[Data entries]
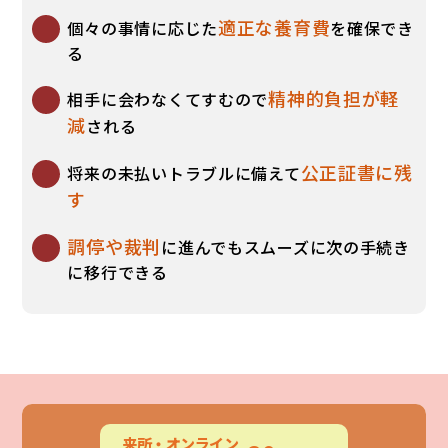
適正な養育費
個々の事情に応じた
を確保でき
る
精神的負担が軽
相手に会わなくてすむので
減
される
公正証書に残
将来の未払いトラブルに備えて
す
調停や裁判
に進んでもスムーズに次の手続き
に移行できる
来所・
オンライン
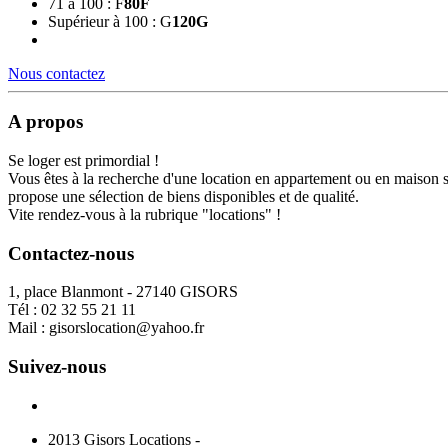
71 à 100 : F
80
F
Supérieur à 100 : G
120
G
Nous contactez
A propos
Se loger est primordial !
Vous êtes à la recherche d'une location en appartement ou en maison 
propose une sélection de biens disponibles et de qualité.
Vite rendez-vous à la rubrique "locations" !
Contactez-nous
1, place Blanmont - 27140 GISORS
Tél :
02 32 55 21 11
Mail :
gisorslocation@yahoo.fr
Suivez-nous
2013 Gisors Locations -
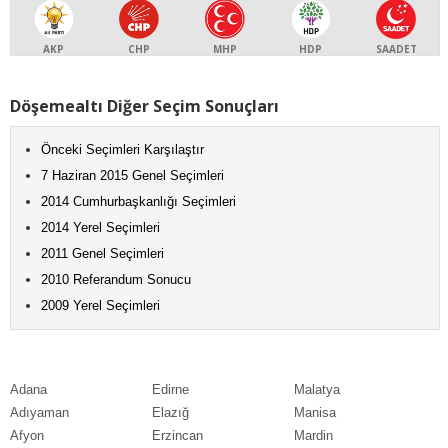
AKP
CHP
MHP
HDP
SAADET
Döşemealtı Diğer Seçim Sonuçları
Önceki Seçimleri Karşılaştır
7 Haziran 2015 Genel Seçimleri
2014 Cumhurbaşkanlığı Seçimleri
2014 Yerel Seçimleri
2011 Genel Seçimleri
2010 Referandum Sonucu
2009 Yerel Seçimleri
Adana
Edirne
Malatya
Adıyaman
Elazığ
Manisa
Afyon
Erzincan
Mardin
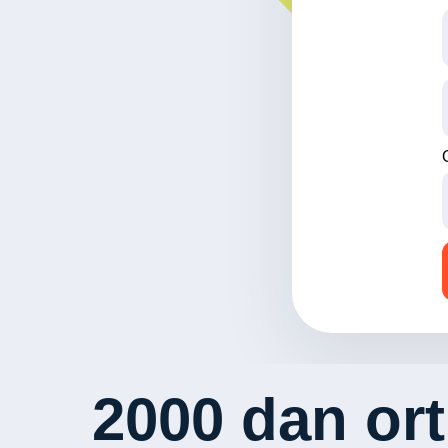
2000 dan ort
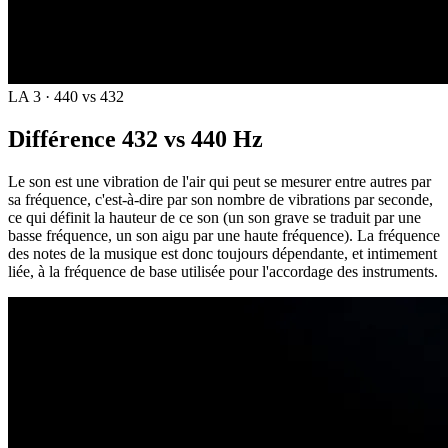
LA 3 · 440 vs 432
Différence 432 vs 440 Hz
Le son est une vibration de l'air qui peut se mesurer entre autres par
sa fréquence, c'est-à-dire par son nombre de vibrations par seconde,
ce qui définit la hauteur de ce son (un son grave se traduit par une
basse fréquence, un son aigu par une haute fréquence). La fréquence
des notes de la musique est donc toujours dépendante, et intimement
liée, à la fréquence de base utilisée pour l'accordage des instruments.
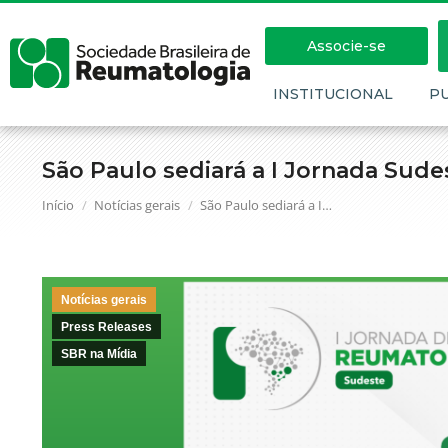
Associe-se
INSTITUCIONAL
P
São Paulo sediará a I Jornada Sud
Você está aqui:
Início
Notícias gerais
São Paulo sediará a I…
Notícias gerais
Press Releases
SBR na Mídia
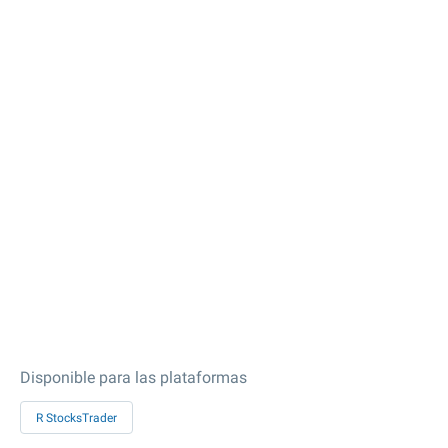
Disponible para las plataformas
R StocksTrader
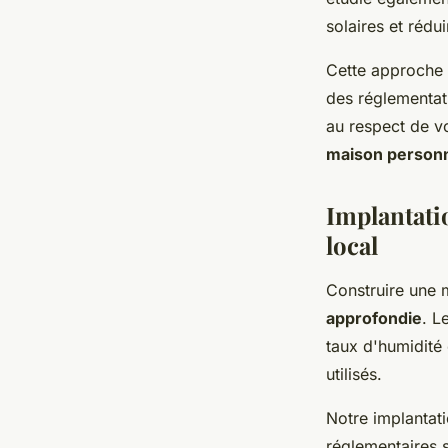
solaires et réd
Cette approche 
des réglementati
au respect de vo
maison personn
Implantati
local
Construire une
approfondie
. L
taux d'humidité 
utilisés.
Notre implantati
réglementaires 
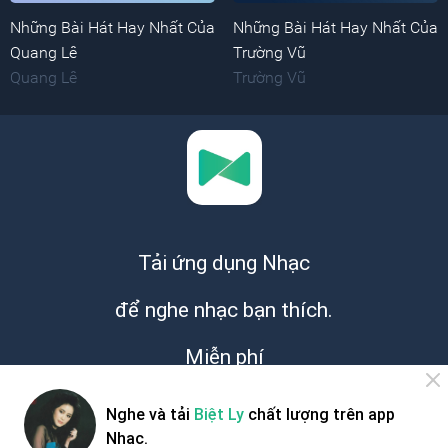
Những Bài Hát Hay Nhất Của
Những Bài Hát Hay Nhất Của
Quang Lê
Trường Vũ
Quang Lê
Trường Vũ
Tải ứng dụng Nhạc
để nghe nhạc bạn thích.
Miễn phí
Nghe và tải
Biệt Ly
chất lượng trên app
Nhac.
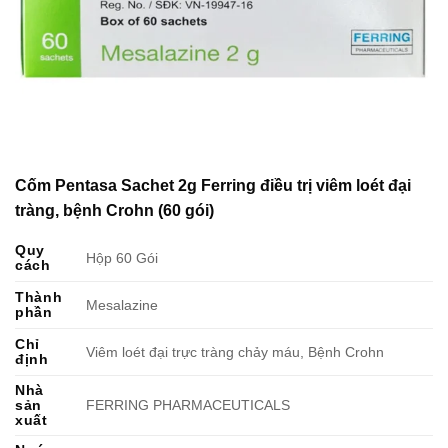
Cốm Pentasa Sachet 2g Ferring điều trị viêm loét đại
tràng, bệnh Crohn (60 gói)
Quy
Hộp 60 Gói
cách
Thành
Mesalazine
phần
Chỉ
Viêm loét đại trực tràng chảy máu, Bệnh Crohn
định
Nhà
sản
FERRING PHARMACEUTICALS
xuất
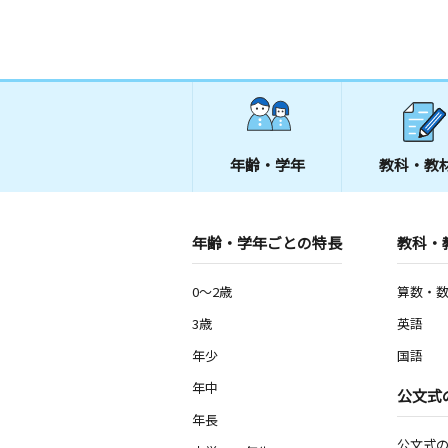
年齢・学年
教科・教
年齢・学年ごとの特長
教科・
0～2歳
算数・
3歳
英語
年少
国語
年中
公文式
年長
公文式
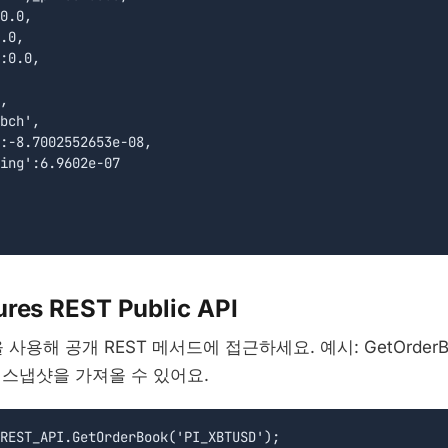
0.0,

.0,

:0.0,

,

bch',

:-8.7002552653e-08,

ing':6.9602e-07

ures REST Public API
 사용해 공개 REST 메서드에 접근하세요. 예시: GetOrder
 스냅샷을 가져올 수 있어요.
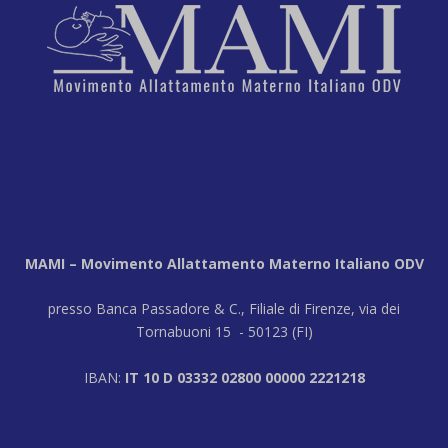
MAMI – Movimento Allattamento Materno Italiano ODV
presso Banca Passadore & C., Filiale di Firenze, via dei
Tornabuoni 15 - 50123 (FI)
IBAN:
IT 10 D 03332 02800 00000 2221218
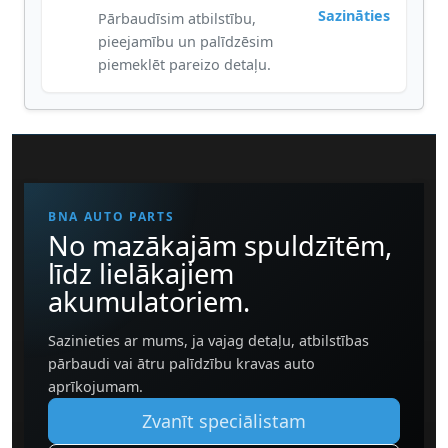
Sazināties
Pārbaudīsim atbilstību,
pieejamību un palīdzēsim
piemeklēt pareizo detaļu.
BNA AUTO PARTS
No mazākajām spuldzītēm,
līdz lielākajiem
akumulatoriem.
Sazinieties ar mums, ja vajag detaļu, atbilstības
pārbaudi vai ātru palīdzību kravas auto
aprīkojumam.
Zvanīt speciālistam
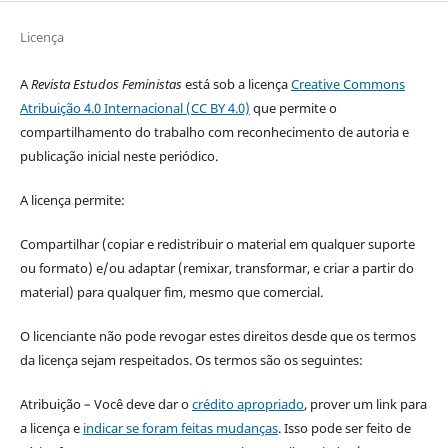
Licença
A
Revista Estudos Feministas
está sob a licença
Creative Commons
Atribuição 4.0 Internacional (CC BY 4.0)
que permite o
compartilhamento do trabalho com reconhecimento de autoria e
publicação inicial neste periódico.
A licença permite:
Compartilhar (copiar e redistribuir o material em qualquer suporte
ou formato) e/ou adaptar (remixar, transformar, e criar a partir do
material) para qualquer fim, mesmo que comercial.
O licenciante não pode revogar estes direitos desde que os termos
da licença sejam respeitados. Os termos são os seguintes:
Atribuição – Você deve dar o
crédito apropriado
, prover um link para
a licença e
indicar se foram feitas mudanças
. Isso pode ser feito de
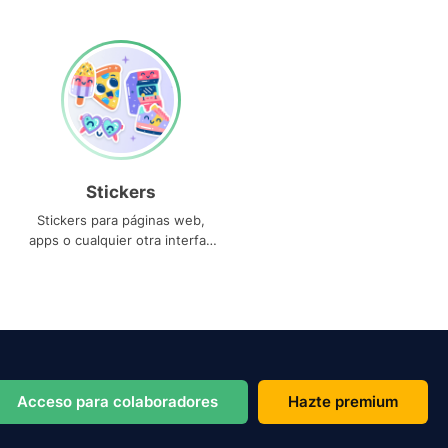
Stickers
Stickers para páginas web,
apps o cualquier otra interfaz
que necesites
Acceso para colaboradores
Hazte premium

• _EXERCISE_
Your job is to copy out every line from the records above that has the word "material".

• _TASK OUTPUT_
Compartilhar (copiar e redistribuir o material em qualquer suporte
material) para qualquer fim, mesmo que comercial.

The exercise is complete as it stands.